Felix was going to leave behind his shady past and start a new life with his boyfriend, Carter. Except when he’s supposed to meet Carter at their planned location, Felix is on his own, as Carter doesn’t show up and Felix receives a one line note with no explanation. Felix moves himself forward though and becomes an expert in Mesopotamian art. When Felix is asked to prove the authenticity of a cuneiform tablet for a man he’s romantically interested in, Felix’s life once again takes a turn.
Felix knows that the tablet is a fake for he recognizes the work of the forger. It is of course the work of Carter Janson. Felix hasn’t seen Carter in six years since that fateful day and he’s has no interest in finding the man. But Felix has to not only find Carter, but has to find the original tablet and steal it back. Felix now has to not only revert to his old ways, but ask for Carter’s help and it seems that old wounds, for both men, are not fully healed.
The prologue for this book was great and my interest was right there. However, the prologue was the best part of this book for me. The book opens as we catch up with Felix as he’s waiting for Carter so they can start their new life. Felix and Carter had a solid relationship and solid plans, or so Felix thought until with one note Carter changed the course of Felix’s life. The story then moves six years ahead and Felix has not really gotten over Carter. He has not had any other serious relationship and his and Carter’s story gets unraveled during the course of the book.

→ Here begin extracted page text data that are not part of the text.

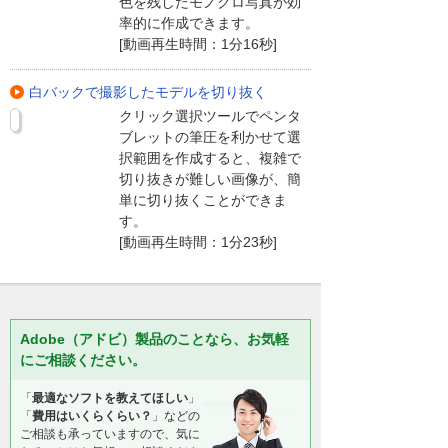
色を残したモノクロ写真が効
率的に作成できます。
[動画再生時間：1分16秒]
白バックで撮影したモデルを切り抜く
クリック選択ツールでペンタ
ブレットの筆圧を利かせて選
択範囲を作成すると、複雑で
切り抜きが難しい画像が、簡
単に切り抜くことができま
す。
[動画再生時間：1分23秒]
Adobe（アドビ）製品のことなら、お気軽
にご相談ください。
「
最適なソフトを教えてほしい
」
「
費用はいくらくらい？
」などの
ご相談も承っていますので、気に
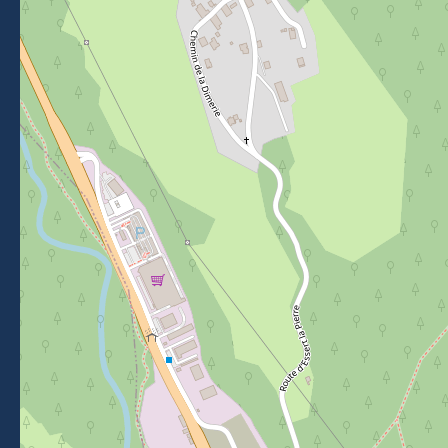
Venir à Morzine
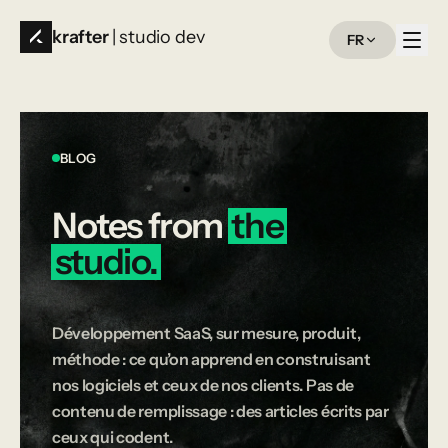
krafter
| studio dev
FR
BLOG
Notes
from
the
studio.
Développement SaaS, sur mesure, produit,
méthode : ce qu’on apprend en construisant
nos logiciels et ceux de nos clients. Pas de
contenu de remplissage : des articles écrits par
ceux qui codent.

The rest of the book really wandered all over the place for me. Felix has to find Carter and the way he finds him was off for me. I could say overly convenient, but it was more off. It wasn’t even presented that Carter was being that difficult to find. The book then moves to scenes of the two men chasing down the authentic tablet and it all wasn’t presented well for me. In addition to this, the way the narrative was constructed was difficult to follow. It was ambiguous as to which character was speaking and it then made their characters hard to build upon. There were also italics at the beginning of some of the chapters and it wasn’t clear if these were previous conversations or thoughts or something else perhaps. Then, in the middle of all of this was a short art history lesson that didn’t fit in with the rest of the tone of the book, even though the book dealt with art.
The relationship between Felix and Carter was presented as the main focus at the beginning of the book, but then was not the focus at all. We learn why Carter didn’t show up that day, but the men do not have much of a conversation about it and it all lacked impact and got lost. This book is also part of Dreamspinner Press’ States of Love collection and while Carter lives in Boystown and they visit certain places in town, it read more like a list and the feel of the location never came through.
Lastly, Felix was being set up with the forged tablet. Yet, at the end of the book he was all fine with it and even maintained a friendly association with the culprits and how does that even work? It didn’t for me. The blurb on this one pulled me in, but the rest of the book did not live up to that promise.
A review copy of this book was provided by Dreamspinner Press.